* What is being asked *
Retrieve every line from the records in which the word "HSSE" occurs.

· · ·

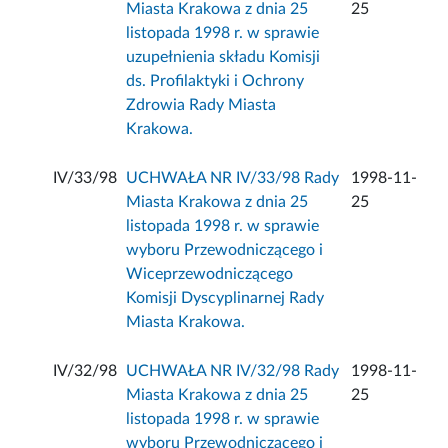
Miasta Krakowa z dnia 25
25
listopada 1998 r. w sprawie
uzupełnienia składu Komisji
ds. Profilaktyki i Ochrony
Zdrowia Rady Miasta
Krakowa.
IV/33/98
UCHWAŁA NR IV/33/98 Rady
1998-11-
Miasta Krakowa z dnia 25
25
listopada 1998 r. w sprawie
wyboru Przewodniczącego i
Wiceprzewodniczącego
Komisji Dyscyplinarnej Rady
Miasta Krakowa.
IV/32/98
UCHWAŁA NR IV/32/98 Rady
1998-11-
Miasta Krakowa z dnia 25
25
listopada 1998 r. w sprawie
wyboru Przewodniczącego i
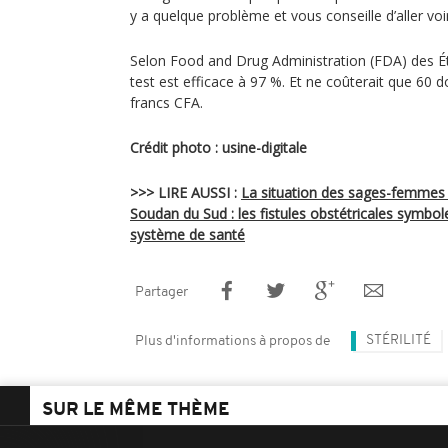
y a quelque problème et vous conseille d’aller vo
Selon Food and Drug Administration (FDA) des Ét
test est efficace à 97 %. Et ne coûterait que 60 d
francs CFA.
Crédit photo : usine-digitale
>>> LIRE AUSSI :
La situation des sages-femme
Soudan du Sud : les fistules obstétricales symbol
système de santé
Partager
STÉRILITÉ
Plus d'informations à propos de
SUR LE MÊME THÈME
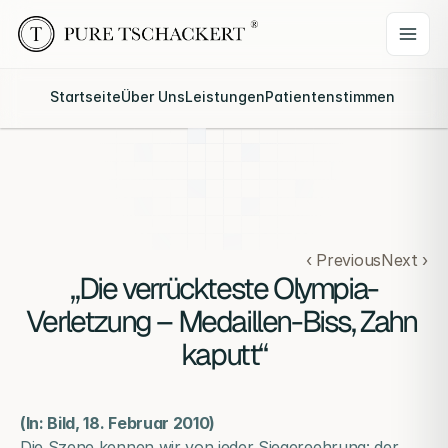
Startseite
Über Uns
Leistungen
Patientenstimmen
Webina
‹ Previous
Next ›
„Die verrückteste Olympia-
Verletzung – Medaillen-Biss, Zahn 
kaputt“
(In: Bild, 18. Februar 2010)
Die Szene kennen wir von jeder Siegereehrung: der 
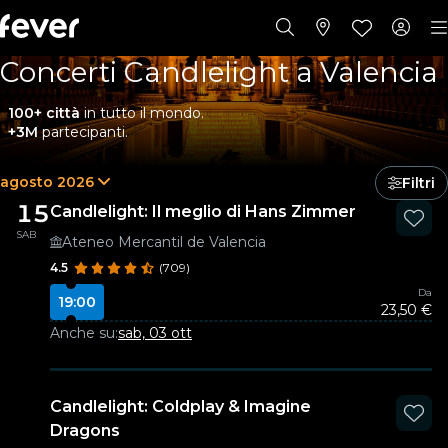
Concerti Candlelight a Valencia
100+ città
in tutto il mondo.
+3M
partecipanti.
agosto 2026
Filtri
15
Candlelight: Il meglio di Hans Zimmer
SAB
Ateneo Mercantil de Valencia
4.5
(709)
Da
19:00
23,50 €
Anche su:
sab, 03 ott
Candlelight: Coldplay & Imagine
Dragons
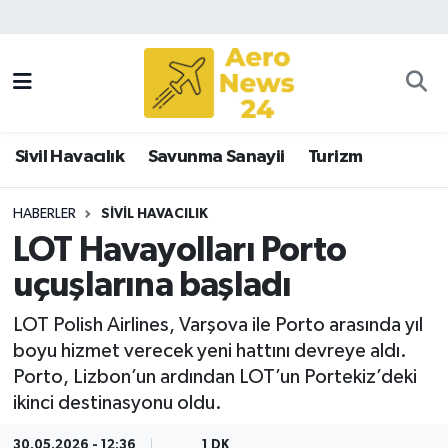
Sivil Havacılık
Savunma Sanayii
Sivil Havacılık
Savunma Sanayii
Turizm
Turizm
HABERLER
SIVIL HAVACILIK
LOT Havayolları Porto
uçuşlarına başladı
LOT Polish Airlines, Varşova ile Porto arasında yıl
boyu hizmet verecek yeni hattını devreye aldı.
Porto, Lizbon’un ardından LOT’un Portekiz’deki
ikinci destinasyonu oldu.
30.05.2026 - 12:36
1 DK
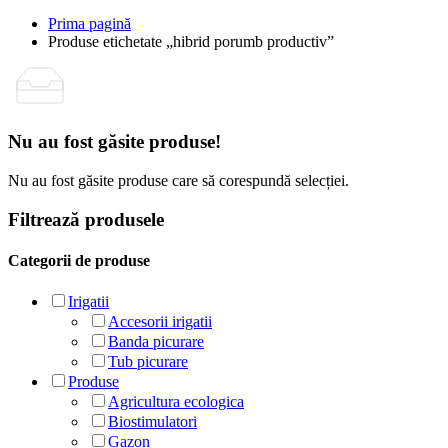
Prima pagină
Produse etichetate „hibrid porumb productiv”
Nu au fost găsite produse!
Nu au fost găsite produse care să corespundă selecției.
Filtrează produsele
Categorii de produse
Irigatii
Accesorii irigatii
Banda picurare
Tub picurare
Produse
Agricultura ecologica
Biostimulatori
Gazon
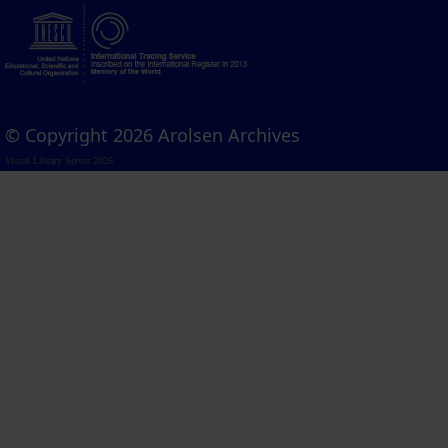
© Copyright 2026 Arolsen Archives
Visual Library Server 2026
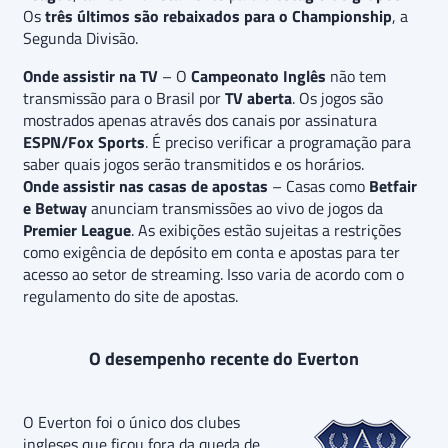
Os
três últimos são rebaixados para o Championship
, a
Segunda Divisão.
Onde assistir na TV
– O
Campeonato Inglês
não tem
transmissão para o Brasil por
TV aberta
. Os jogos são
mostrados apenas através dos canais por assinatura
ESPN/Fox Sports
. É preciso verificar a programação para
saber quais jogos serão transmitidos e os horários.
Onde assistir nas casas de apostas
– Casas como
Betfair
e Betway
anunciam transmissões ao vivo de jogos da
Premier League
. As exibições estão sujeitas a restrições
como exigência de depósito em conta e apostas para ter
acesso ao setor de streaming. Isso varia de acordo com o
regulamento do site de apostas.
O desempenho recente do Everton
O Everton foi o único dos clubes
ingleses que ficou fora da queda de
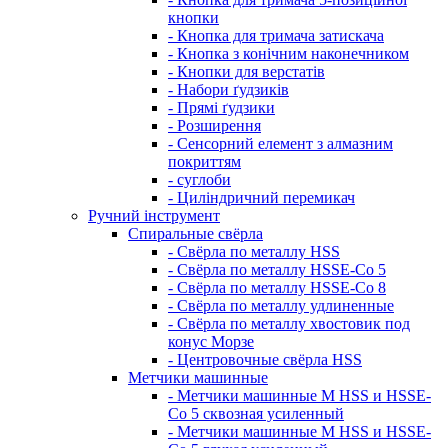
кнопки
- Кнопка для тримача затискача
- Кнопка з конічним наконечником
- Кнопки для верстатів
- Набори ґудзиків
- Прямі ґудзики
- Розширення
- Сенсорний елемент з алмазним
покриттям
- суглоби
- Циліндричний перемикач
Ручний інструмент
Спиральные свёрла
- Свёрла по металлу HSS
- Свёрла по металлу HSSE-Co 5
- Свёрла по металлу HSSE-Co 8
- Свёрла по металлу удлиненные
- Свёрла по металлу хвостовик под
конус Морзе
- Центровочные свёрла HSS
Метчики машинные
- Метчики машинные M HSS и HSSE-
Co 5 сквозная усиленный
- Метчики машинные M HSS и HSSE-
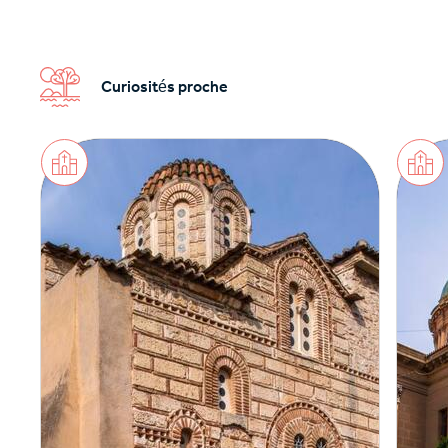
Curiosités proche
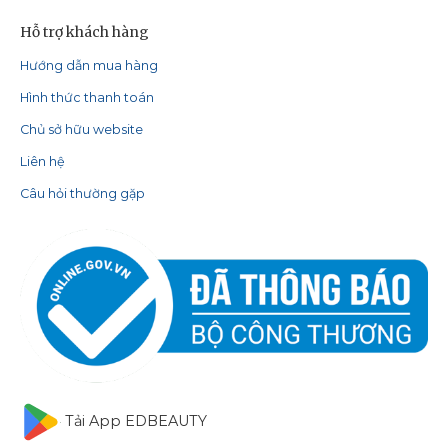
Hỗ trợ khách hàng
Hướng dẫn mua hàng
Hình thức thanh toán
Chủ sở hữu website
Liên hệ
Câu hỏi thường gặp
Tải App EDBEAUTY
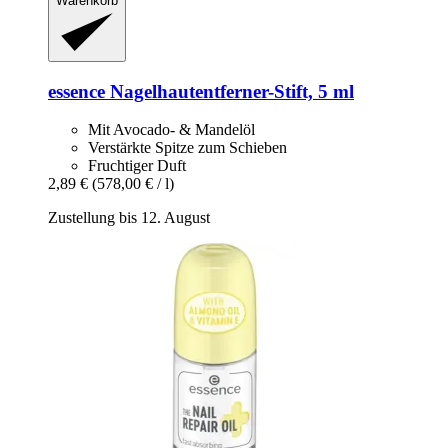
Warenkorb
essence
Nagelhautentferner-​Stift, 5 ml
Mit Avocado- & Mandelöl
Verstärkte Spitze zum Schieben
Fruchtiger Duft
2,89 €
(578,00 € / l)
Zustellung bis 12. August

· · ·

* Answer area *
- Свёрла по металлу HSSE-Co 5
- Свёрла по металлу HSSE-Co 8
- Метчики машинные M HSS и HSSE-
- Метчики машинные M HSS и HSSE-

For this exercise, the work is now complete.